There is a Thai/BBQ place we went to pre-covid; the Thai was okay, the ribs were mediocre.

Another place near here was doing steak, crab, seafood boil, Chinese, Japanese, and Thai-- none of them well. It closed fairly quickly.

Diners around here commonly do Italian, Greek, and Mexican, with brief forays into Jewish/German (potato pancakes, matzo ball soup).

There used to be a lot of Cuban-Chinese places in New York City, from people who emigrated after the revolution. I think only one is still there, on the upper west side.

There’s a Lao restaurant near here that also has southern (US) BBQ. I’ve been there once or twice. Both of the cuisines’ dishes were very good.

Thanks, never remember the name, just the nickname and the green tile. I had to think when was the last time I was there, 2019 before the pandemic. I think I got the roast pork…which was okay, gravy was a little odd but I think it was the same.

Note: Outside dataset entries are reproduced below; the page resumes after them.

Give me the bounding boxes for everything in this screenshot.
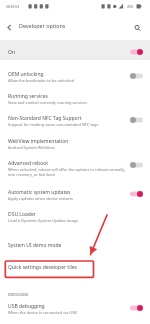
- button[interactable]: Quick settings developer tiles: [0, 258, 150, 284]
- staticText: Apply updates when device restarts: [8, 196, 73, 201]
- button[interactable]: Automatic system updates: [0, 183, 150, 205]
- staticText: Developer options: [19, 22, 66, 29]
- button[interactable]: System UI demo mode: [0, 236, 150, 258]
- staticText: Quick settings developer tiles: [8, 264, 77, 271]
- staticText: When unlocked, reboot will offer the opt…: [8, 167, 126, 177]
- staticText: Load a Dynamic System Update image: [8, 218, 79, 223]
- button[interactable]: DSU Loader: [0, 205, 150, 236]
- staticText: Automatic system updates: [8, 189, 71, 196]
- button[interactable]: OEM unlocking: [0, 60, 150, 87]
- staticText: System UI demo mode: [8, 242, 62, 249]
- staticText: WebView implementation: [8, 138, 69, 145]
- button[interactable]: Back: [0, 13, 19, 40]
- staticText: Advanced reboot: [8, 160, 49, 167]
- button[interactable]: USB debugging: [0, 297, 150, 319]
- staticText: DSU Loader: [8, 211, 36, 218]
- button[interactable]: Running services: [0, 87, 150, 109]
- staticText: Allow the bootloader to be unlocked: [8, 78, 75, 83]
- staticText: Non-Standard NFC Tag Support: [8, 115, 82, 122]
- staticText: OEM unlocking: [8, 71, 44, 78]
- button[interactable]: Advanced reboot: [0, 154, 150, 183]
- button[interactable]: Search: [128, 13, 150, 40]
- button[interactable]: WebView implementation: [0, 132, 150, 154]
- staticText: Android System WebView: [8, 145, 55, 150]
- staticText: Support for reading some non-standard NF…: [8, 122, 99, 127]
- staticText: USB debugging: [8, 303, 45, 310]
- staticText: 08:29:53: [6, 4, 20, 8]
- button[interactable]: Non-Standard NFC Tag Support: [0, 109, 150, 132]
- staticText: DEBUGGING: [8, 292, 29, 297]
- staticText: Running services: [8, 93, 48, 100]
- button[interactable]: On: [0, 40, 150, 60]
- staticText: 45%: [127, 4, 134, 8]
- staticText: When the device is connected via USB: [8, 310, 77, 315]
- staticText: On: [8, 49, 15, 56]
- staticText: View and control currently running servi…: [8, 100, 88, 105]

So how much have things gone up?

It works for the places I revisit.

A lot of Greeks and Italians in Canada ran restaurants in midsized cities and smaller, to appeal to the local demographic. It’s only the past 30 -40 years where the Greek and Italian dishes are offered alongside the steak.

Now, the Greeks, Italians and others who arrived between 1950 and 1990 are retiring or dying. Family restaurants in smaller cities and towns are often run by new immigrants. Filipino owners and cook in the diner my cousins visit in rural Sask. South Asian families running the restaurants that had been run by Greeks for 50 years and often 2 or 3 gens.

Now, in Toronto, we also have a gimmicky restaurant called the Hungary Thai. I haven’t been. I think I would have heard more if it was making good Thai food or good Hungarian food. I don’t get the impression it does either cuisine well.

Rasta Pasta, owned by a Jamaican husband and an Italian wife, is quite popular. I think I want once.

I am intrigued by foods that occurred in various places, due to history , such as Ethiopia spaghetti.

I would be less likely to go to a restaurant where the 2 foods don’t have a context to explain why the 2 cuisines are offered in one restaurant.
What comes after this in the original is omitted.